§ **Work item**
When a line of the material has the word "votre" in it, copy that line.

BEGIN Source information

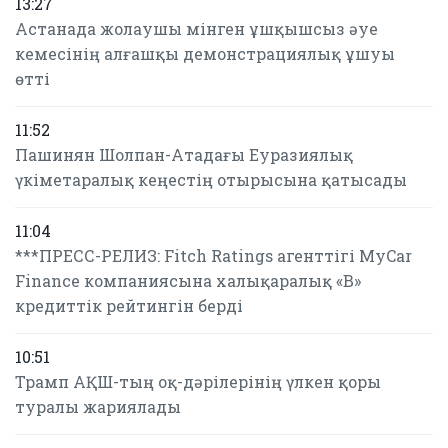
13:27
Астанада жолаушы мінген ұшқышсыз әуе
кемесінің алғашқы демонстрациялық ұшуы
өтті
11:52
Пашинян Шолпан-Атадағы Еуразиялық
үкіметаралық кеңестің отырысына қатысады
11:04
***ПРЕСС-РЕЛИЗ: Fitch Ratings агенттігі MyCar
Finance компаниясына халықаралық «B»
кредиттік рейтингін берді
10:51
Трамп АҚШ-тың оқ-дәрілерінің үлкен қоры
туралы жариялады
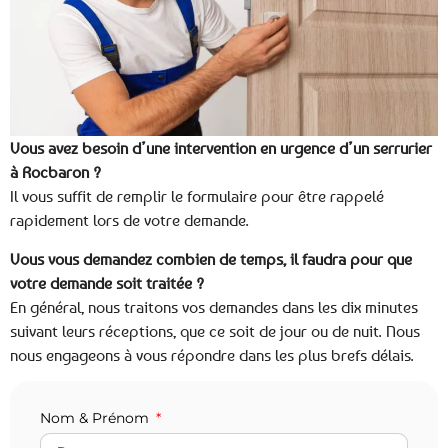
Vous avez besoin d’une intervention en urgence d’un serrurier
à Rocbaron ?
Il vous suffit de remplir le formulaire pour être rappelé
rapidement lors de votre demande.
Vous vous demandez combien de temps, il faudra pour que
votre demande soit traitée ?
En général, nous traitons vos demandes dans les dix minutes
suivant leurs réceptions, que ce soit de jour ou de nuit. Nous
nous engageons à vous répondre dans les plus brefs délais.
Nom & Prénom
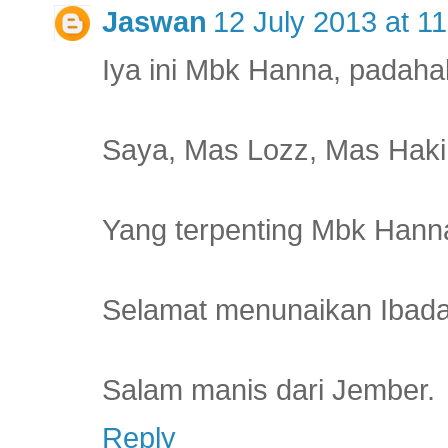
Jaswan
12 July 2013 at 11
Iya ini Mbk Hanna, padaha
Saya, Mas Lozz, Mas Haki
Yang terpenting Mbk Hanna
Selamat menunaikan Ibad
Salam manis dari Jember.
Reply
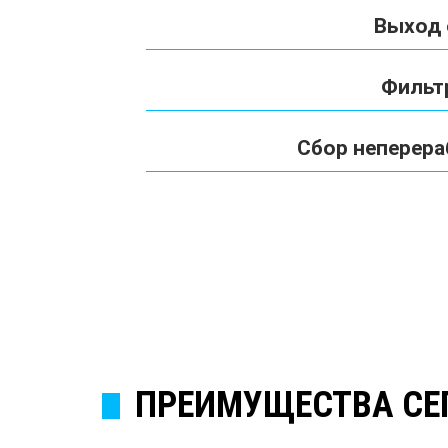
Выход
Фильт
Сбор неперера
ПРЕИМУЩЕСТВА СЕ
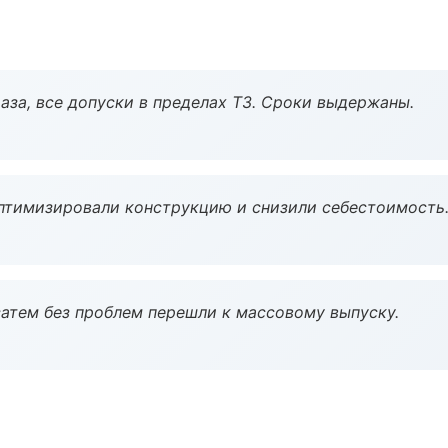
аза, все допуски в пределах ТЗ. Сроки выдержаны.
птимизировали конструкцию и снизили себестоимость
атем без проблем перешли к массовому выпуску.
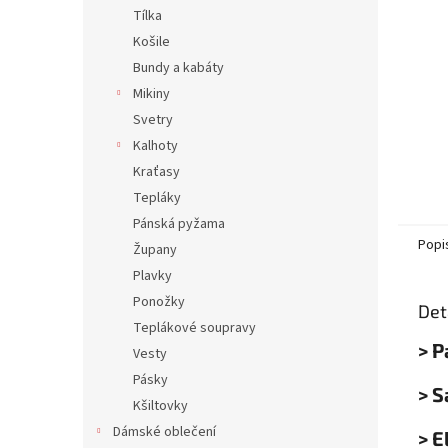
n
Tílka
e
Košile
l
Bundy a kabáty
Mikiny
Svetry
Kalhoty
Kraťasy
Tepláky
Pánská pyžama
Popi
Župany
Plavky
Ponožky
Det
Teplákové soupravy
> P
Vesty
Pásky
> 
Kšiltovky
Dámské oblečení
> E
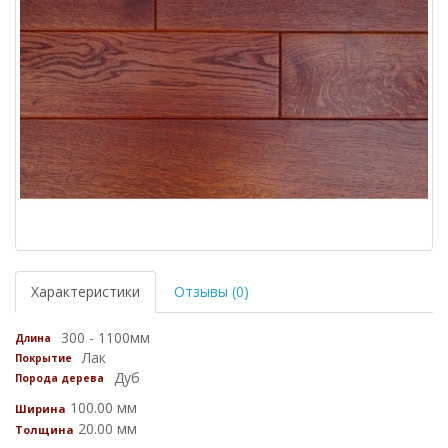
Характеристики
Отзывы (0)
300 - 1100мм
Длина
Лак
Покрытие
Дуб
Порода дерева
100.00 мм
Ширина
20.00 мм
Толщина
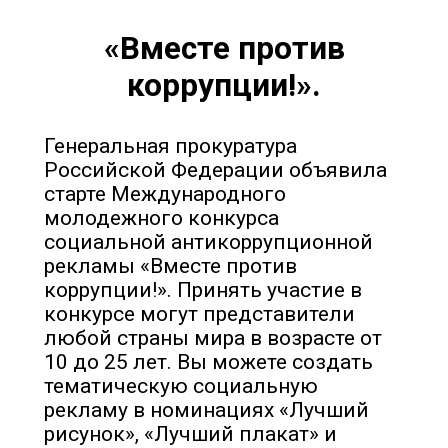
«Вместе против
коррупции!».
Генеральная прокуратура
Российской Федерации объявила
старте Международного
молодежного конкурса
социальной антикоррупционной
рекламы «Вместе против
коррупции!». Принять участие в
конкурсе могут представители
любой страны мира в возрасте от
10 до 25 лет. Вы можете создать
тематическую социальную
рекламу в номинациях «Лучший
рисунок», «Лучший плакат» и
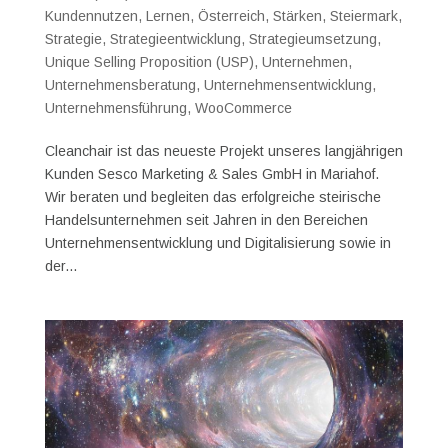
Kundennutzen
,
Lernen
,
Österreich
,
Stärken
,
Steiermark
,
Strategie
,
Strategieentwicklung
,
Strategieumsetzung
,
Unique Selling Proposition (USP)
,
Unternehmen
,
Unternehmensberatung
,
Unternehmensentwicklung
,
Unternehmensführung
,
WooCommerce
Cleanchair ist das neueste Projekt unseres langjährigen
Kunden Sesco Marketing & Sales GmbH in Mariahof.
Wir beraten und begleiten das erfolgreiche steirische
Handelsunternehmen seit Jahren in den Bereichen
Unternehmensentwicklung und Digitalisierung sowie in
der...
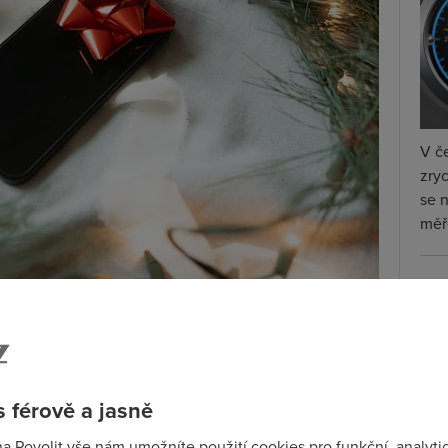
V če
zryc
se 
měře
Ry
ile a Vodafone
– už spustili své vánoční nabídky.
na
 na slevy na hardware, akční tarify a digitální
stí rozložit doplatek do 36 splátek bez navýšení.
 férově a jasně
aci Moje O2 a nové balíčky 5G telefon + tablet + lokátor
modely podporují 5G, protože O2 už starší 4G telefony
na Povolit vše nám umožníte použití cookies pro funkční, analyti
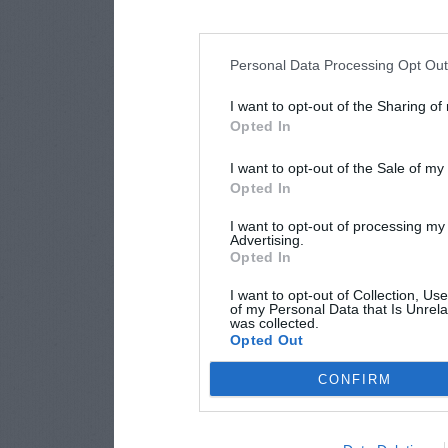
Personal Data Processing Opt Ou
I want to opt-out of the Sharing of
Opted In
I want to opt-out of the Sale of m
Opted In
I want to opt-out of processing my
Advertising.
Opted In
I want to opt-out of Collection, Us
of my Personal Data that Is Unrela
was collected.
Opted Out
CONFIRM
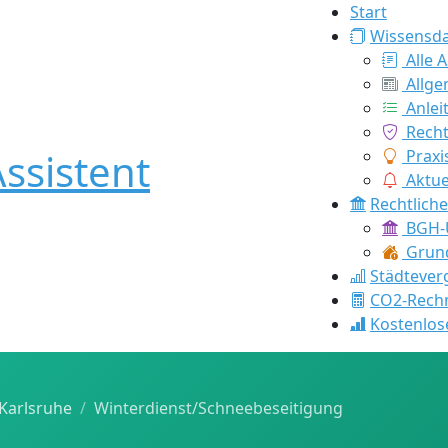
Start
Wissensd
Alle A
Allge
Anlei
Recht
ssistent
Praxi
Aktue
Rechtlich
BGH-U
Grund
Städtever
CO2-Rech
Kostenlos
Karlsruhe
Winterdienst/Schneebeseitigung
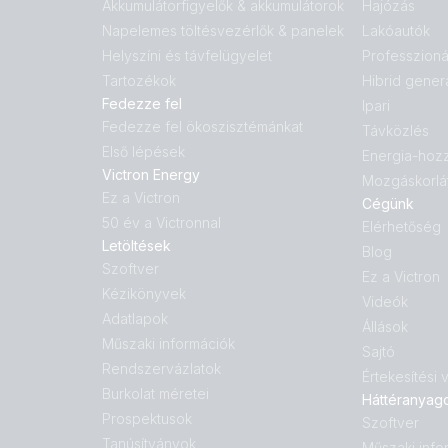
Akkumulátorfigyelők & akkumulátorok
Hajózás
Napelemes töltésvezérlők & panelek
Lakóautók
Helyszíni és távfelügyelet
Professzioná
Tartozékok
Hibrid gener
Fedezze fel
Ipari
Fedezze fel ökoszisztémánkat
Távközlés
Első lépések
Energia-hoz
Victron Energy
Mozgáskorlá
Ez a Victron
Cégünk
50 év a Victronnal
Elérhetőség
Letöltések
Blog
Szoftver
Ez a Victron
Kézikönyvek
Videók
Adatlapok
Állások
Műszaki információk
Sajtó
Rendszervázlatok
Értekesítési
Burkolat méretei
Háttéranyag
Prospektusok
Szoftver
Tanúsítványok
Műszaki info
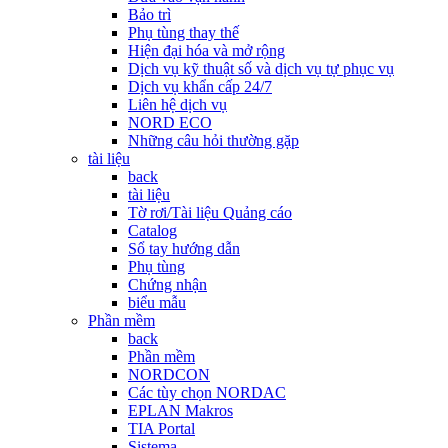
Bảo trì
Phụ tùng thay thế
Hiện đại hóa và mở rộng
Dịch vụ kỹ thuật số và dịch vụ tự phục vụ
Dịch vụ khẩn cấp 24/7
Liên hệ dịch vụ
NORD ECO
Những câu hỏi thường gặp
tài liệu
back
tài liệu
Tờ rơi/Tài liệu Quảng cáo
Catalog
Sổ tay hướng dẫn
Phụ tùng
Chứng nhận
biểu mẫu
Phần mềm
back
Phần mềm
NORDCON
Các tùy chọn NORDAC
EPLAN Makros
TIA Portal
Sistema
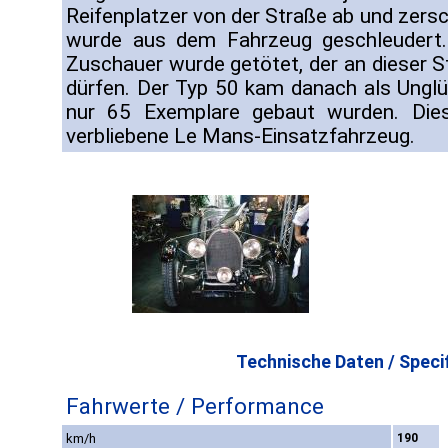
Reifenplatzer von der Straße ab und zers
wurde aus dem Fahrzeug geschleudert. 
Zuschauer wurde getötet, der an dieser St
dürfen. Der Typ 50 kam danach als Unglü
nur 65 Exemplare gebaut wurden. Dies
verbliebene Le Mans-Einsatzfahrzeug.
Technische Daten / Specif
Fahrwerte / Performance
km/h
190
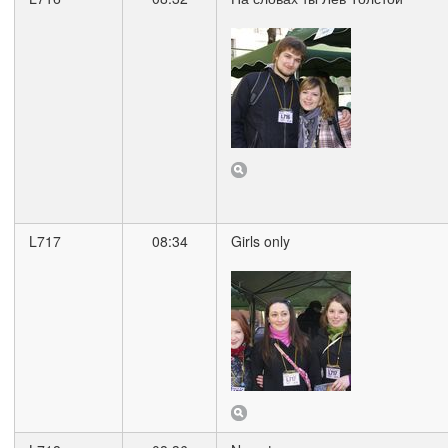
L717
08:34
Girls only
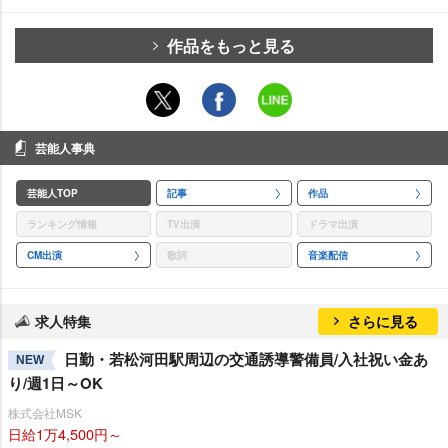
作品をもっと見る
芸能人事典
芸能人TOP
記事
作品
ランキング情報
TV出演
ドラマ出演
CM出演
歌詞
音楽配信
求人特集
さらに見る
日勤・若松河田駅周辺の交通誘導警備員/入社祝い金あ
NEW
り/週1日～OK
株式会社MSK
日給1万4,500円～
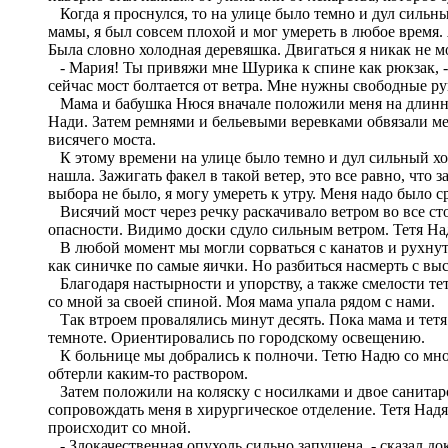
Когда я проснулся, то на улице было темно и дул сильны
мамы, я был совсем плохой и мог умереть в любое время
Была словно холодная деревяшка. Двигаться я никак не м
- Мария! Ты привяжи мне Шурика к спине как рюкзак, - ск
сейчас мост болтается от ветра. Мне нужны свободные ру
Мама и бабушка Нюся вначале положили меня на длинную
Нади. Затем ремнями и бельевыми веревками обвязали мен
висячего моста.
К этому времени на улице было темно и дул сильный хол
нашла. Зажигать факел в такой ветер, это все равно, что
выбора не было, я могу умереть к утру. Меня надо было с
Висячий мост через речку раскачивало ветром во все ст
опасности. Видимо доски сдуло сильным ветром. Тетя Над
В любой момент мы могли сорваться с канатов и рухнут в
как синичке по самые яички. Но разбиться насмерть с в
Благодаря настырности и упорству, а также смелости тет
со мной за своей спиной. Моя мама упала рядом с нами.
Так втроем провалялись минут десять. Пока мама и тетя
темноте. Ориентировались по городскому освещению.
К больнице мы добрались к полночи. Тетю Надю со мной
обтерли каким-то раствором.
Затем положили на коляску с носилками и двое санитар
сопровождать меня в хирургическое отделение. Тетя Надя
происходит со мной.
- Злокачественная опухоль сильно запущена, - сказал до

END Source information

§ **Exercise answer**
rapidement lors de votre demande.
votre demande soit traitée ?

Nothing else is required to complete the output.